Author Topic: nesting of .h files and .h files which start with an underscore  (Read 2126 times)

0 Members and 1 Guest are viewing this topic.

Offline Siwastaja

  • Super Contributor
  • ***
  • Posts: 5789
  • Country: fi
Re: nesting of .h files and .h files which start with an underscore
« Reply #25 on: October 14, 2021, 09:28:04 am »
*in fairness, about C, I only remember one minor style thing where I did not.

Was it shift vs. division, my argument being explicit instead of implicit?  :)

If it was, I think I have become less strict about the reasoning because if the exact asm op is important, one should carefully look at the listing anyway, because being explicit with C is not always possible, even if it is with the shift.

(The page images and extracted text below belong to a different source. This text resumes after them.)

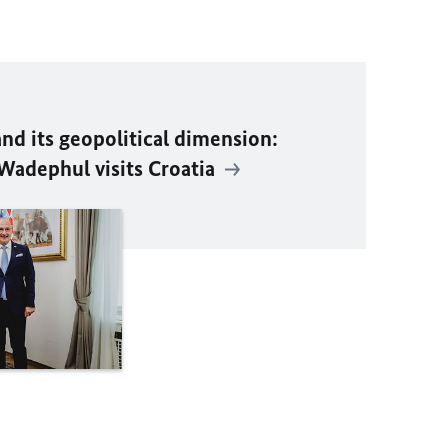
d its geopolitical dimension:
Wadephul visits Croatia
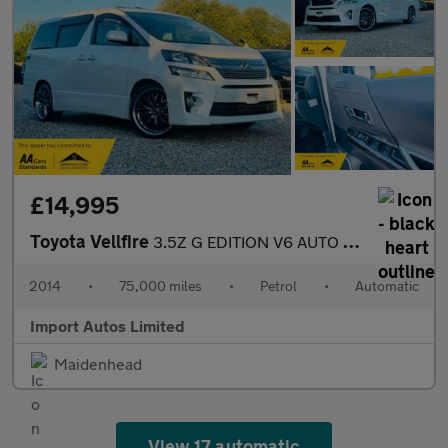
£14,995
Toyota Vellfire
3.5Z G EDITION V6 AUTO PETROL FULLY LOADED
2014
•
75,000 miles
•
Petrol
•
Automatic
Import Autos Limited
Maidenhead
View 17 automatic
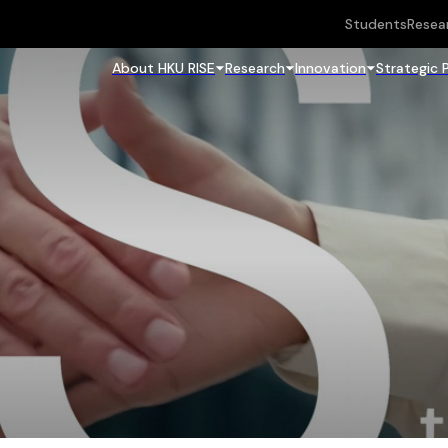
Students
Resea
About HKU RISE
Research
Innovation
Strategic 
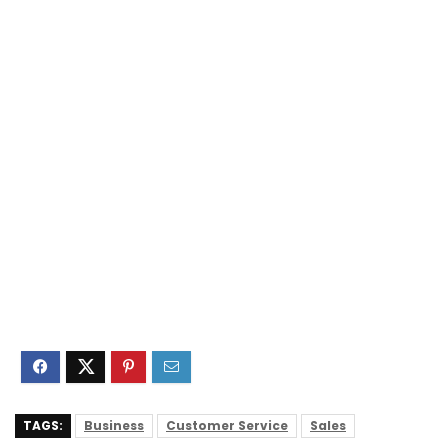
TAGS:
Business
Customer Service
Sales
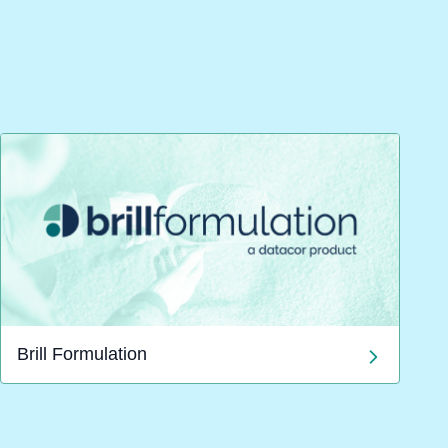
Brill Formulation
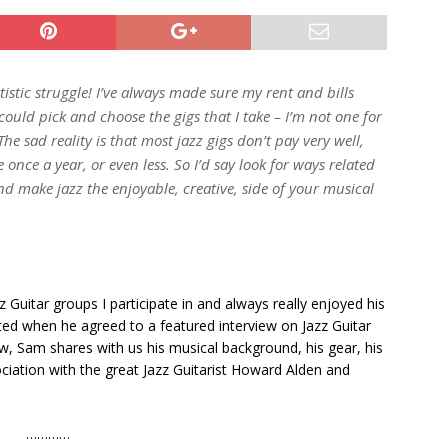
istic struggle! I’ve always made sure my rent and bills
could pick and choose the gigs that I take – I’m not one for
e sad reality is that most jazz gigs don’t pay very well,
 once a year, or even less. So I’d say look for ways related
nd make jazz the enjoyable, creative, side of your musical
 Guitar groups I participate in and always really enjoyed his
hted when he agreed to a featured interview on Jazz Guitar
view, Sam shares with us his musical background, his gear, his
ociation with the great Jazz Guitarist Howard Alden and
…………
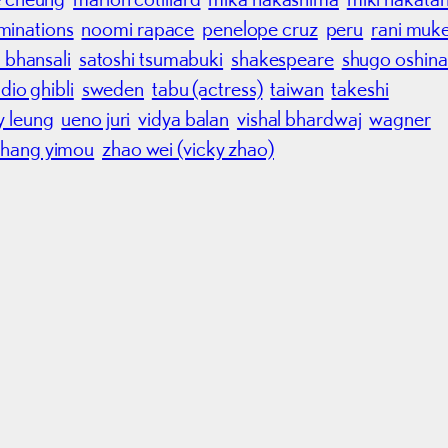
minations
noomi rapace
penelope cruz
peru
rani muke
a bhansali
satoshi tsumabuki
shakespeare
shugo oshina
dio ghibli
sweden
tabu (actress)
taiwan
takeshi
y leung
ueno juri
vidya balan
vishal bhardwaj
wagner
zhang yimou
zhao wei (vicky zhao)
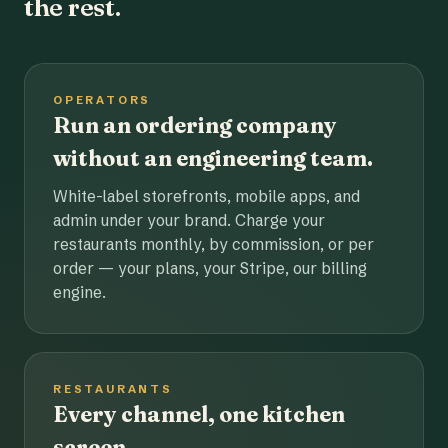
the rest.
OPERATORS
Run an ordering company
without an engineering team.
White-label storefronts, mobile apps, and
admin under your brand. Charge your
restaurants monthly, by commission, or per
order — your plans, your Stripe, our billing
engine.
RESTAURANTS
Every channel, one kitchen
screen.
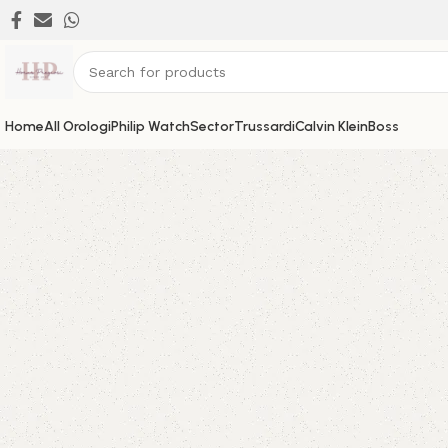
Home
All Orologi
Philip Watch
Sector
Trussardi
Calvin Klein
Boss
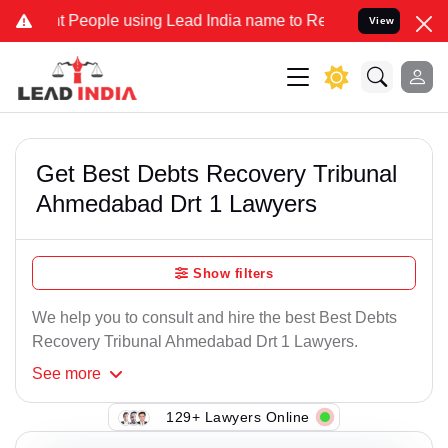
 People using Lead India name to Resolve your Legal cases Speciall
View
Get Best Debts Recovery Tribunal
Ahmedabad Drt 1 Lawyers
Show filters
We help you to consult and hire the best Best Debts
Recovery Tribunal Ahmedabad Drt 1 Lawyers.
See
more
129+ Lawyers Online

So now I kinda agree with you on that as well.
« Last Edit: October 14, 2021, 09:30:58 am by Siwastaja »
 

Offline Nominal Animal

  • Super Contributor
  • ***
  • Posts: 3995
  • Country: fi
    • My home page and email address
Re: nesting of .h files and .h files which start with an underscore
« Reply #26 on: October 14, 2021, 10:18:09 am »
Perhaps a simple example might be illustrative here.

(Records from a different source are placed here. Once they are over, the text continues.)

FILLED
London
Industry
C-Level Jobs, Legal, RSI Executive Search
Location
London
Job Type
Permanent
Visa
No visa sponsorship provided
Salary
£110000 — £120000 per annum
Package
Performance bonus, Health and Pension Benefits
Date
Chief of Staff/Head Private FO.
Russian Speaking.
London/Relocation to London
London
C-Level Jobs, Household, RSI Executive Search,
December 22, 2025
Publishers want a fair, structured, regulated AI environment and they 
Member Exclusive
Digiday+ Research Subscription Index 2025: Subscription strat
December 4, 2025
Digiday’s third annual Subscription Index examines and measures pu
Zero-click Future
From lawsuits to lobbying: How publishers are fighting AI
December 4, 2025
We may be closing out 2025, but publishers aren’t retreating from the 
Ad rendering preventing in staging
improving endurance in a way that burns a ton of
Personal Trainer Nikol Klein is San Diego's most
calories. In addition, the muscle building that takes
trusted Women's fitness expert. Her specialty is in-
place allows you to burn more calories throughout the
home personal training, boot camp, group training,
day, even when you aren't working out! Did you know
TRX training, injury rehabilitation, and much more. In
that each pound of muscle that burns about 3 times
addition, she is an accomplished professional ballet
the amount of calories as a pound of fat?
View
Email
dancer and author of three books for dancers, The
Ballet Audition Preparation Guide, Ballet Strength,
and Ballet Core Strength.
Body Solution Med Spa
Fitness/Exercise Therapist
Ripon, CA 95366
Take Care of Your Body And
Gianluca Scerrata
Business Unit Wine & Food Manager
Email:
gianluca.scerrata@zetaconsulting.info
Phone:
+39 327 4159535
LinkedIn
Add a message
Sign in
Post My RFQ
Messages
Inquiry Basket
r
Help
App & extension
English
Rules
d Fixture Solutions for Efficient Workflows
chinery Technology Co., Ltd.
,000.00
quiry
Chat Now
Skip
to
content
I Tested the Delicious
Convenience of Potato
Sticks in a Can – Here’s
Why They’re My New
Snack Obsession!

Because of "stuff", I decided I wanted a simple C/C++ implementation of efficient (hardware-accelerated, if possible) 3- and 4-component vectors of 32-bit integers, and basic arithmetic operations (addition, subtraction, multiplication, division, dot product, and three-component cross product).

Note: This requires compiler-specific extensions, but those are available at least in GCC, clang, and Intel CC.  This is my design choice here; I chose to trade some portability for the efficiency of the generated code on SIMD-capable architectures in an architecture-agnostic manner.

Anyway, I started by creating a wrapper header file, ivec.h:
Code: [Select]
#ifndef   IVEC_H
#define   IVEC_H
/*
 *  Four-component hardware-accelerated vector type support
 *
 *  The r component is first, followed by the x, y, and z components.
*/

#include <stdint.h>

#define  ALT4(_1, _2, _3, _4, NAME, ...) NAME

#if defined(__GNUC__)
/* GCC has vector support built-in as an extension to C. */
typedef  int32_t  ivec __attribute__((vector_size (4 * sizeof (int32_t))));
#ifndef  PURE_ACCESSOR
#define  PURE_ACCESSOR  __attribute__((unused, const, always_inline)) static inline
#endif
#include "ivec_internal.h"

#elif defined(__clang__)
/* Clang has vector support built-in as an extension to C. */
typedef  int32_t  ivec __attribute__((vector_size (4 * sizeof (int32_t))));
#ifndef  PURE_ACCESSOR
#define  PURE_ACCESSOR  __attribute__((unused, const, always_inline)) static inline
#endif
#include "ivec_internal.h"

#else
/* Unsupported compiler. */
#error  File "ivec.h" does not contain an implementation for this compiler!
#endif

#endif /* IVEC_H */

Because the header file is wrapped in #ifndef IVEC_H, #define IVEC_H, and #endif /* IVEC_H */, it can be included safely more than once.  The idea is, that any source or header file that needs the types or functionality, does an #include "ivec.h".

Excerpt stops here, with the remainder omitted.